Aviz Networks outlines ONES 3.0 RoCE observability and QoS features

ONES 3.0 extends RDMA over Converged Ethernet (RoCE) visibility and control with a Power Factor Correction (PFC) watchdog, scheduler and WRED-based queue management to maintain lossless traffic for GPU-centric Artificial Intelligence (AI) workloads across enterprise networks.

Research overview

The vendor blog describes ONES 3.0 as an update focused on observability and control for RDMA-over-Ethernet (RoCE) traffic in AI fabrics, building on prior support for lossless communication and proactive congestion handling.

The release emphasizes real-time telemetry, configurable scheduling, and mechanisms intended to detect and recover from flow-control issues under heavy network load.

Key findings

New capabilities highlighted include a PFC watchdog for flow-control fault detection, scheduler profiles for prioritized packet handling, and WRED profiles to manage queue behavior and prevent buffer overflow.

The UI additions provide DSCP and 802.1p mappings, PFC counters, transmit and queue-drop metrics, and time-range views for both live and historical analysis.

Technical breakdown

The blog explains RoCE enables Remote Direct Memory Access (DMA) (RDMA) over Ethernet, offering low-latency, high-throughput, lossless transfers that are useful for distributed Graphics Processing Unit (GPU) training and inter-node memory access.

ONES 3.0 ties RoCE controls to Quality of Service (QoS) primitives—DSCP mapping, dot1p priority, PFC, WRED and congestion notification packets—to maintain packet delivery and scheduling under contention.

Product update

The interface surfaces comprehensive performance indicators, RoCE configuration visualization, an interactive topology map, and centralized QoS views to reduce reliance on Command-Line Interface (CLI) commands for policy inspection and troubleshooting.

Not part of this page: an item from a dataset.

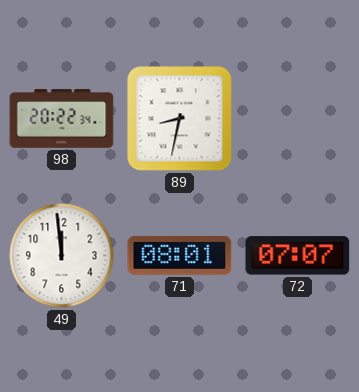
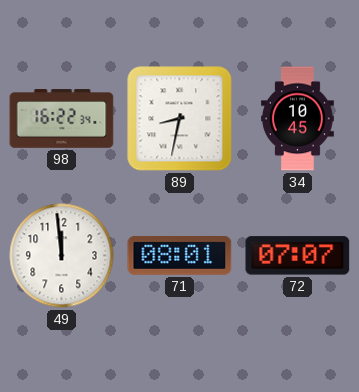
98: 20:22 -> 16:22
34: none -> 10:45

The Rule Engine update adds streamlined rule creation, custom thresholds, and integrations with alerting endpoints to support automated detection and notifications for RoCE and AI-fabric metrics.

Operational impact

According to the blog, the combined telemetry, visualization and alerting features aim to shorten mean time to detection and provide data for capacity planning and scheduler tuning in GPU-heavy environments.

The vendor also describes automation paths such as continuous monitoring of PFC/ECN metrics and automated scheduler adjustments to limit manual intervention during congestion events.

This “Blog Signals brief” is a fact-based summary of the vendor blog and is intended to inform enterprise IT and security decision-makers about ONES 3.0's observability and RoCE management features.